An anomaly is a data point or event that is inconsistent with normal operating conditions. Detecting anomalies in order to locate problems and understand trends within infrastructure and applications is a key use case for AIOps. Detection allows tools to both recognize behavior that is out of the ordinary (such as a server that is responding more slowly than usual, or uncommon network activity generated by a breach) and react accordingly.
By using Anomaly Detection in our AIOps solution, you gain the following benefits:
- Our AIOps solution ingests metrics, not just alarms or events. Metrics are a must have for effective anomaly detection.
- With our AIOps solution you don’t need to setup thresholds. You can just send metrics to the data lake and our AIOps solution will correlate data and identify anomalies.
- Our AIOps solution does multi-variate anomaly detection, rather than relying on just a single variate.
- Our AIOps solution features more than ten AI and ML algorithms, which we have tuned based on our domain expertise. These optimized algorithms enable you to do fast root cause analysis and predictive IT.
- With our automation and topology mapping, we can accurately detect anomalies, reduce event noise, and pinpoint the root cause of issues.
- If our AIOps solution is ever incorrect in identifying a root cause, it can take input from operators and learn from this information.
While understanding the concept of an anomaly might be easy, what makes anomaly detection particularly challenging for AIOps in modern software environments is that, in many instances, there is no consistent means of defining
normaloperating conditions.The amount of network traffic, memory and storage space that a given environment consumes might fluctuate widely throughout the day, which also includes the number of active users or application instances. Effective detection under these circumstances requires AIOps tools that are intelligent enough to set dynamic baselines. Dynamic baselines allow the tools to determine what constitutes normal activity under given circumstances (such as the time of day and the number of registered users for an application), then detect data or events that do not align with the dynamic baseline.
Time-Series Anomaly Detection
Time-series data represents time-stamped observations of various probes we have in the environment. In large deployments, we can collect tens of millions of metrics. The majority of these metrics are time averaged and can provide great detail on the transactional or resource-related state of the system.
Each of the individual metrics follow a distribution. Without making any assumptions on the distribution, our KDE algorithm draws kernels of distributions for the historical data points of each metric.

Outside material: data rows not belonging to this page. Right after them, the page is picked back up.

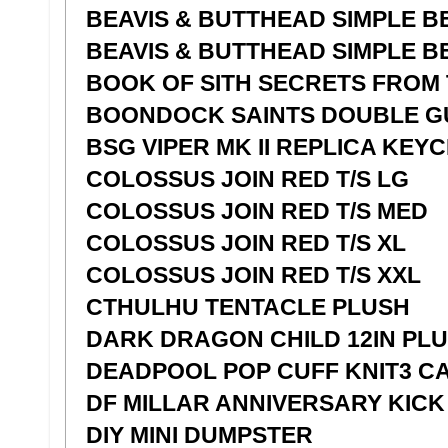
BEAVIS & BUTTHEAD SIMPLE BE
BEAVIS & BUTTHEAD SIMPLE BE
BOOK OF SITH SECRETS FROM 
BOONDOCK SAINTS DOUBLE G
BSG VIPER MK II REPLICA KEY
COLOSSUS JOIN RED T/S LG
COLOSSUS JOIN RED T/S MED
COLOSSUS JOIN RED T/S XL
COLOSSUS JOIN RED T/S XXL
CTHULHU TENTACLE PLUSH
DARK DRAGON CHILD 12IN PL
DEADPOOL POP CUFF KNIT3 C
DF MILLAR ANNIVERSARY KICK 
DIY MINI DUMPSTER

Using this distribution, it estimates the probability of a value occurring for a metric. Using a quartile-based breakdown, this distribution helps Anomaly Detection estimate how rare or common a data value is for a particular metric at a particular time of the day. These areas form bands that our Anomaly Detection can then consider normal.
Our AIOps solution then interprets these bands for you. An anomaly is generated when a metric value is in the rare band for long enough.
The raw metrics are published to the Data Science Platform (DSP) where the anomaly detection engine lies.